Compared with previous studies, our research employed KGN to stimulate hUCMSC and explored their chondrogenesis. Johnson et al. discovered that KGN could promote the differentiation of human BMSC into cartilage and explored its mechanism2. Shi et al. studied chondrogenesis of human synovial stem cells induced by KGN and found that KGN could enhance chondrogenic differentiation of cells in vitro 20. Other studies have focused on tendon stem/progenitor cells and have found that KGN could enhance the capacity to repair synovium and cartilage in vivo10, 19.

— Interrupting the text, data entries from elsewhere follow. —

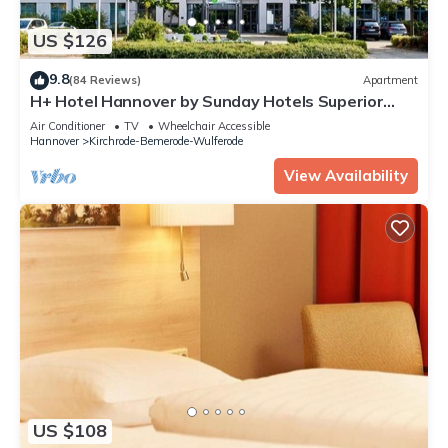
US $126
9.8
(84 Reviews)
Apartment
H+ Hotel Hannover by Sunday Hotels Superior
Room
Air Conditioner
TV
Wheelchair Accessible
Hannover
Kirchrode-Bemerode-Wulferode
View Availability
US $108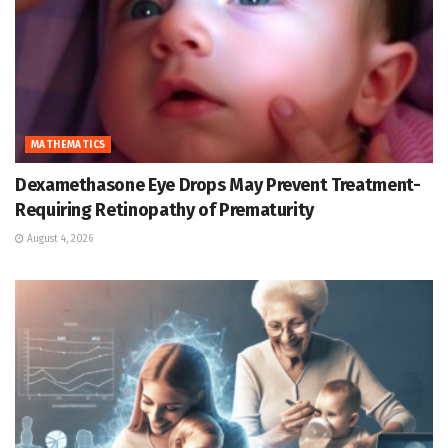
MATHEMATICS
Dexamethasone Eye Drops May Prevent Treatment-
Requiring Retinopathy of Prematurity
August 4, 2026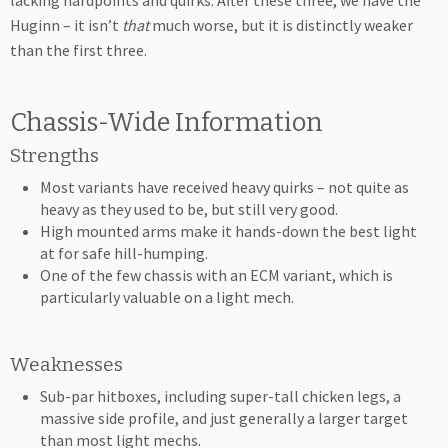
lacking hardpoints and quirks. After these three, we have the
Huginn – it isn’t
that
much worse, but it is distinctly weaker
than the first three.
Chassis-Wide Information
Strengths
Most variants have received heavy quirks – not quite as
heavy as they used to be, but still very good.
High mounted arms make it hands-down the best light
at for safe hill-humping.
One of the few chassis with an ECM variant, which is
particularly valuable on a light mech.
Weaknesses
Sub-par hitboxes, including super-tall chicken legs, a
massive side profile, and just generally a larger target
than most light mechs.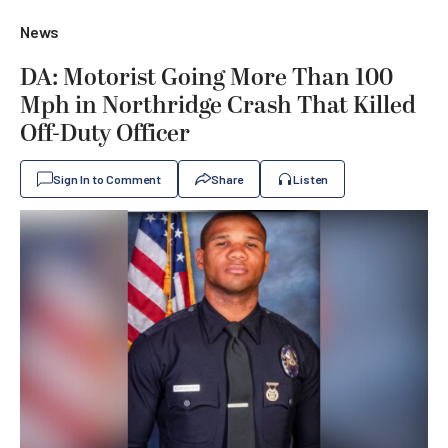
News
DA: Motorist Going More Than 100
Mph in Northridge Crash That Killed
Off-Duty Officer
Sign In to Comment
Share
Listen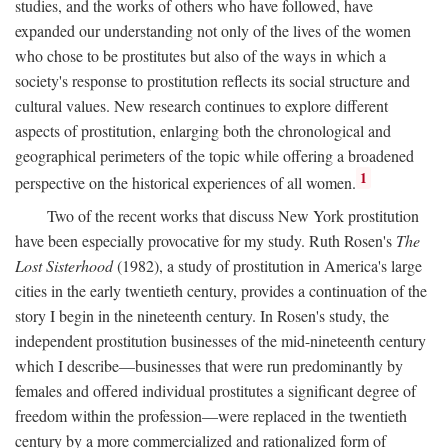
studies, and the works of others who have followed, have
expanded our understanding not only of the lives of the women
who chose to be prostitutes but also of the ways in which a
society's response to prostitution reflects its social structure and
cultural values. New research continues to explore different
aspects of prostitution, enlarging both the chronological and
geographical perimeters of the topic while offering a broadened
1
perspective on the historical experiences of all women.
Two of the recent works that discuss New York prostitution
have been especially provocative for my study. Ruth Rosen's
The
Lost Sisterhood
(1982), a study of prostitution in America's large
cities in the early twentieth century, provides a continuation of the
story I begin in the nineteenth century. In Rosen's study, the
independent prostitution businesses of the mid-nineteenth century
which I describe—businesses that were run predominantly by
females and offered individual prostitutes a significant degree of
freedom within the profession—were replaced in the twentieth
century by a more commercialized and rationalized form of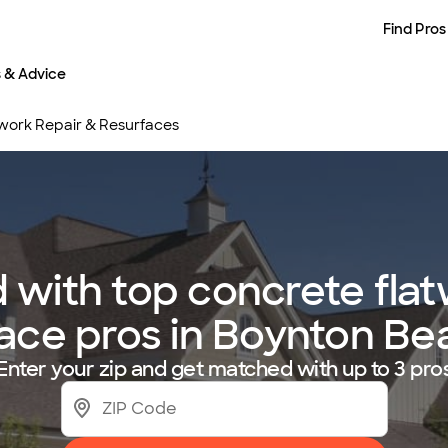
Find Pros
s & Advice
work Repair & Resurfaces
with top concrete flat
ace pros in Boynton Be
Enter your zip and get matched with up to 3 pro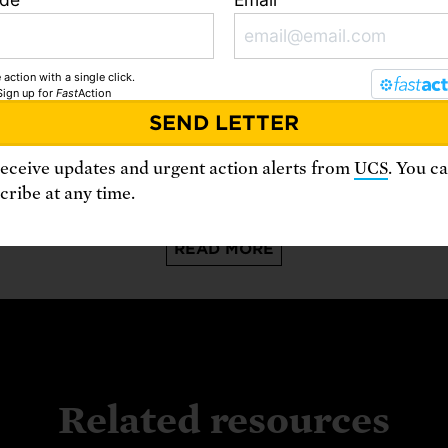
 action with a single click.
Sign up
for
Fast
Action
August 6, 2026
A
Data Centers Are Already Stressing
the Grid. Regulators Are Playing
receive updates and urgent action alerts from
UCS
. You c
Catch-up.
ribe at any time.
READ MORE
Related resources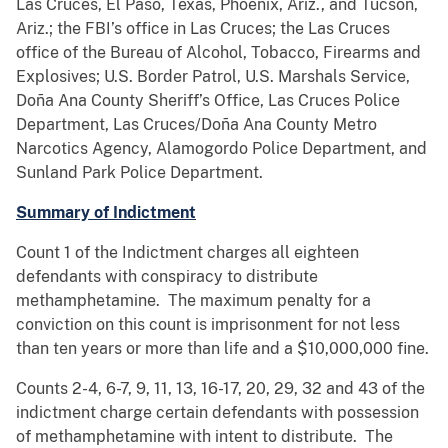
Las Cruces, El Paso, Texas, Phoenix, Ariz., and Tucson,
Ariz.; the FBI’s office in Las Cruces; the Las Cruces
office of the Bureau of Alcohol, Tobacco, Firearms and
Explosives; U.S. Border Patrol, U.S. Marshals Service,
Doña Ana County Sheriff’s Office, Las Cruces Police
Department, Las Cruces/Doña Ana County Metro
Narcotics Agency, Alamogordo Police Department, and
Sunland Park Police Department.
Summary of Indictment
Count 1 of the Indictment charges all eighteen
defendants with conspiracy to distribute
methamphetamine. The maximum penalty for a
conviction on this count is imprisonment for not less
than ten years or more than life and a $10,000,000 fine.
Counts 2-4, 6-7, 9, 11, 13, 16-17, 20, 29, 32 and 43 of the
indictment charge certain defendants with possession
of methamphetamine with intent to distribute. The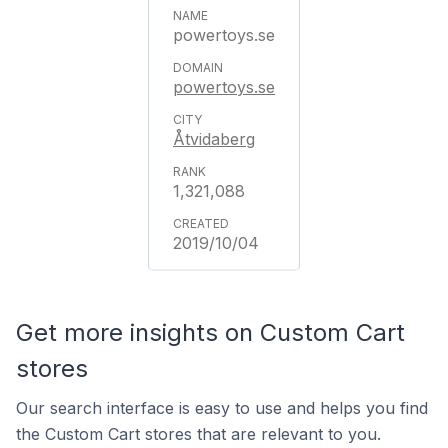
powertoys.se
powertoys.se
Åtvidaberg
1,321,088
2019/10/04
Get more insights on Custom Cart
stores
Our search interface is easy to use and helps you find
the Custom Cart stores that are relevant to you.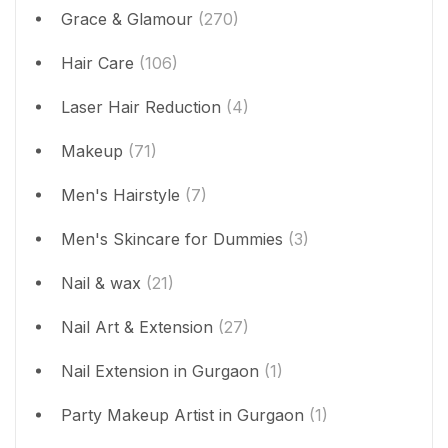
Grace & Glamour
(270)
Hair Care
(106)
Laser Hair Reduction
(4)
Makeup
(71)
Men's Hairstyle
(7)
Men's Skincare for Dummies
(3)
Nail & wax
(21)
Nail Art & Extension
(27)
Nail Extension in Gurgaon
(1)
Party Makeup Artist in Gurgaon
(1)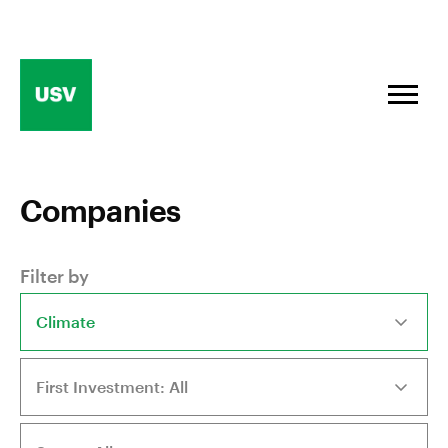
Skip
to
content
Companies
Filter by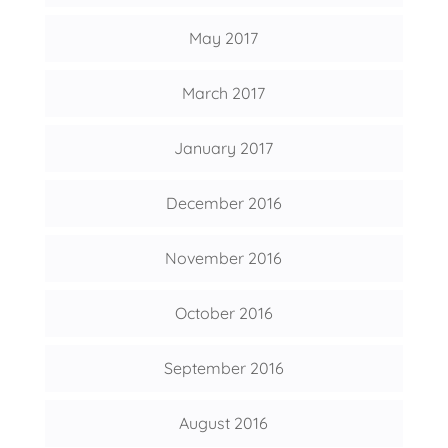
May 2017
March 2017
January 2017
December 2016
November 2016
October 2016
September 2016
August 2016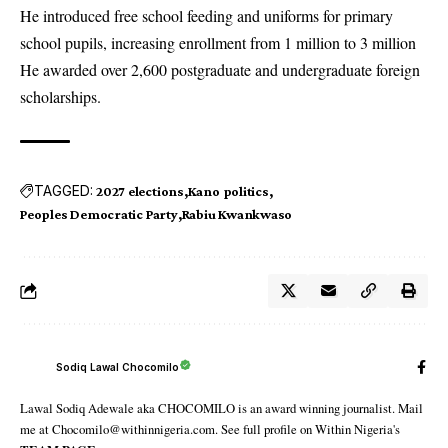
He introduced free school feeding and uniforms for primary
school pupils, increasing enrollment from 1 million to 3 million
He awarded over 2,600 postgraduate and undergraduate foreign
scholarships.
TAGGED:
2027 elections
Kano politics
Peoples Democratic Party
Rabiu Kwankwaso
Sodiq Lawal Chocomilo
Lawal Sodiq Adewale aka CHOCOMILO is an award winning journalist. Mail
me at Chocomilo@withinnigeria.com. See full profile on Within Nigeria's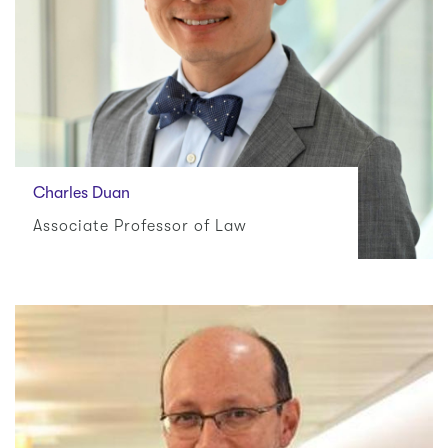
Charles Duan
Associate Professor of Law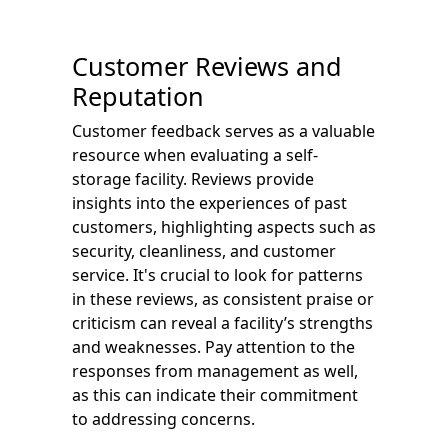
Customer Reviews and
Reputation
Customer feedback serves as a valuable
resource when evaluating a self-
storage facility. Reviews provide
insights into the experiences of past
customers, highlighting aspects such as
security, cleanliness, and customer
service. It's crucial to look for patterns
in these reviews, as consistent praise or
criticism can reveal a facility’s strengths
and weaknesses. Pay attention to the
responses from management as well,
as this can indicate their commitment
to addressing concerns.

In this study, hUCMSC were first applied to study the effect of KGN on chondrogenesis of MSC. Although KGN could facilitate differentiation of hUCMSC and promote hUCMSC to secrete GAG, it failed to induce chondrogenesis of hUCMSC in vitro. This result was in accordance with former research by Shi et al.13, in which KGN alone failed to form cartilage‐like pelleted structures after 21 days of culture. Ono et al12 also found a similar phenomenon of KGN alone failing to significantly enhance the formation of the extracellular matrix of cartilage cells. However, combining KGN with TGF‐β3 or BMP‐2 could obviously induce chondrogenesis13. It is worth noting that Shi et al. (and other teams) did not regard TGF‐β3 alone as a positive group in their study. Therefore, to study the synergistic effects of KGN with other factors on chondrogenic differentiation, it was necessary to design a positive control group in our experiment. Our study demonstrated that TGF‐β3 alone could induce chondrogenesis of hUCMSC. Moreover, adding KGN into the medium of the TGF‐β3 group could strengthen the effect of chondrogenesis. This synergism generated from different substances was responsible for their different mechanism of action on MSC. However, it remains unclear which signaling pathways or mechanisms plays a major role. It is possible that KGN activating the RUNX1 signaling pathway and TGF‐β3 activating the SMAD signaling pathway together contribute to chondrogenic differentiation (Fig. 5)2, 36. Further study of the inherent mechanism of the interaction effect produced by these two factors is necessary. Due to KGN having distinctly different physicochemical properties from TGF‐β3, there is potential to apply them together to induce chondrogenesis of MSC in a flexible way, or to combine them with other materials in different ways to induce chondrogenesis of MSC11, 13. The combination of KGN with TGF‐β3 will be an important means to regulate chondrogenesis of HCMSC or other MSC37, 38.

Figure 5

Mechanism of transforming growth factor (TGF)‐β3 and kartogenin (KGN) pathways that promote hUCMSC chondrogenic differentiation.

Conclusion

In this study, we investigated the effects of KGN and TGF on chondrogenic differentiation of mesenchymal stem cells. In vitro experiments demonstrated that KGN alone fails to obviously induce chondrogenic differentiation of hUCMSC. However, when we added KGN to TGF‐β3 medium, the effect of MSC on chondrogenic differentiation was enhanced. Based on these results, we conclude that KGN and TGF‐β3 can synergistically promote chondrocyte differentiation. The interaction of KGN and TGF‐β3 with chondrogenesis of hUCMSC provides a new method for regeneration and repair of cartilage.